Con estas palabras Gerhard Leibholz, Presidente del Tribunal Constitucional Alemán, y artífice de la ilegalizacion del Partido Nazi en 1952, en su célebre ensayo de 1929, “La rappresentazione nella democrazia”, enmarcó lo que debía entenderse por «representación»: la representación es una estrategia contra una ausencia –por algún motivo– insuperable; representar es poner en escena, es crear una presencia evocativa o sustitutiva de una realidad que no se da (o no se da más) sino en una forma (discursivamente, simbólicamente, «escénicamente») mediata, pero no por esto evanescente o «irreal». La representación así entendida evoca en primer lugar un ser y, secundariamente, un actuar: podríamos hablar de la representación como de un «ser por» (o «en lugar de») un sujeto ausente y/o como de un «actuar por» (o «en lugar de») un sujeto inactivo.
La representación, por tanto, exige la existencia de tres elementos: representante, representado y el o los 3º frente a los que se actúa. La actuación es triangular, de tal forma que si el representante actúa en nombre y beneficio propio, se rompería esa relación trilateral, y se convertiría en una relación jurídica bilateral en la que los derechos y obligaciones nacerían únicamente entre los que actúan presentes, no siendo afectado, por ende, el ausente (representado).
El problema de la representación política, que se circunscribía a cómo una colectividad desorganizada puede ser reconducida y actuada por una unidad organizada, se presenta y se inicia con la democracia representativa. En palabras de Guiseppe Guso, el problema se centró en cómo producir el paso de la multiplicidad «anárquica» de los individuos a la unidad de un orden en el que esos individuos se reconozcan miembros, reconocimiento que permite soslayar la legitimación de lo actuado por el representante.

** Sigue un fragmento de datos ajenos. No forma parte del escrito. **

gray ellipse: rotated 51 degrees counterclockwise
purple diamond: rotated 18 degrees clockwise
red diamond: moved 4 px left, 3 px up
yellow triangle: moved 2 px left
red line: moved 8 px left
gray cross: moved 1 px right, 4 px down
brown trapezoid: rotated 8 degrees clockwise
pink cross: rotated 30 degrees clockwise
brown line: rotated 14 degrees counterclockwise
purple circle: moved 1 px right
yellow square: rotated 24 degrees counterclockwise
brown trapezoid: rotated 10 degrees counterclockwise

En la Edad Media, la representación era netamente jurídica, es decir, basada en el Derecho Privado. Así, la estructura del Parlamento medieval perdurará con casi ningún cambio hasta llegar al Antiguo Régimen. La representación fuese de una persona o de una corporación estará basada en un mandato que por su propia naturaleza jurídica será imperativo para el representante. Este no representará a una universitas personorum sino única y exclusivamente al estamento o la persona de la que recibe el mandato, de la que obtiene el «cahiers d’instructions» (la carta de instrucciones, vestigios de nuestros programas políticos) cuyas reivindicaciones deberá hacer llegar al Parlamento, de forma que cualquier extralimitación en el mandato por parte del elegido no solo será nula de pleno de derecho sino que también conllevará que responda con sus propios bienes de cualquier perjuicio que pueda ocurrir.

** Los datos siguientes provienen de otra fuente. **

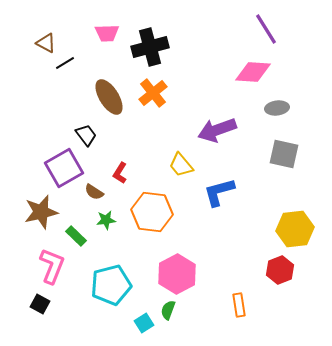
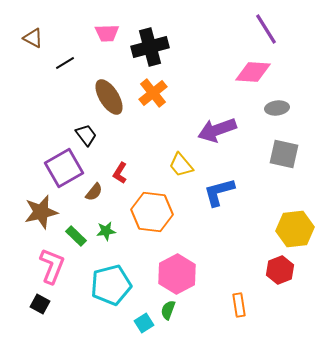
brown triangle: moved 13 px left, 5 px up
brown semicircle: rotated 84 degrees counterclockwise
green star: moved 11 px down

Existen dos momentos históricos de gran importancia que por su dimensión cambiaran los fundamentos y la forma de entender la representación “política”. El primero de ellos, tendrá lugar con el devenir de la Revoluciones Inglesa y Francesa, y que romperá con la forma tradicional de entender la representación (estamental), cuyo basamento se circunscribía al mandato imperativo. Se impondrá el fenómeno de la “representación nacional”, concepción del mandato cuyos partidistas intentarán justificarlo con las teorías de la “voluntad general y soberanía popular”. Y un segundo momento, que se desarrollará con la aprobación de la Constitución alemana de Weimar.
El porqué del paso de una forma de representación a otra, que conllevó casi dos siglos, excede la líneas de este artículo, baste decir aquí, que el cambio de concepción y de fundamento, no se produjo en base a argumentaciones teóricas profundas o por apreciaciones jurídicos-filosóficas, que exigieran su encaje en la doctrina roussoniana de la “soberanía popular”, como ha intentado defenderse, sino por razones mucho mas terrenales provenientes de la opinión de que el mandato imperativo era disfuncional para la buena marcha parlamentaria y convertía al elegido en un mero delegado de intereses ajenos. La “libertad” del elector era necesaria, se abogaba, para que el parlamentario pudiese desarrollar eficazmente su labor como “representante”.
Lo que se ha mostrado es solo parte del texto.